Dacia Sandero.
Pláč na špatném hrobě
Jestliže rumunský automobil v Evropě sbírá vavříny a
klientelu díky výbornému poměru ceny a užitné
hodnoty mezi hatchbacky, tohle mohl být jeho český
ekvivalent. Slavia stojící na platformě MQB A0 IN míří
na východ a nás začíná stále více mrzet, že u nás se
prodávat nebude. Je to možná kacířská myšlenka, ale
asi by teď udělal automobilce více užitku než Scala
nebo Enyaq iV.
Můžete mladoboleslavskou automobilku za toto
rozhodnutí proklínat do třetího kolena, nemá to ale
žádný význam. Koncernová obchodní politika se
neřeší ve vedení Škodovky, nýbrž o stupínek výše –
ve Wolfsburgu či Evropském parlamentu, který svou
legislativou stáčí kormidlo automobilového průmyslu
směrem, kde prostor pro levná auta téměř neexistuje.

#####

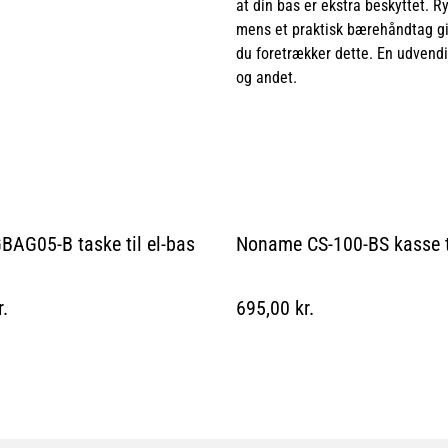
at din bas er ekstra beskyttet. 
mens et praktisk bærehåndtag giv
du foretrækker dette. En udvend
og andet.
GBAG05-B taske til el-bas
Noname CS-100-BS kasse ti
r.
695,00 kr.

#####

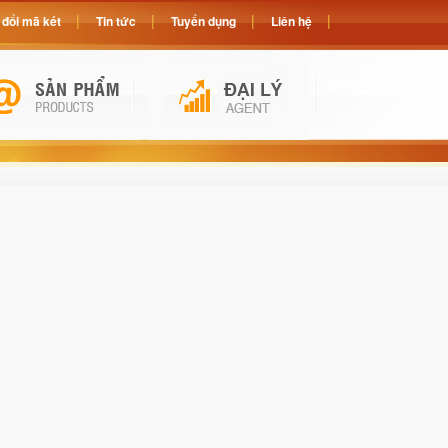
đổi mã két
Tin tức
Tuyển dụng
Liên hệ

#####

▶ [Assignment]:
Lines with the string "více": pick each one out of the material and return it.

▶ [Output for this task]:
na východ a nás začíná stále více mrzet, že u nás se
asi by teď udělal automobilce více užitku než Scala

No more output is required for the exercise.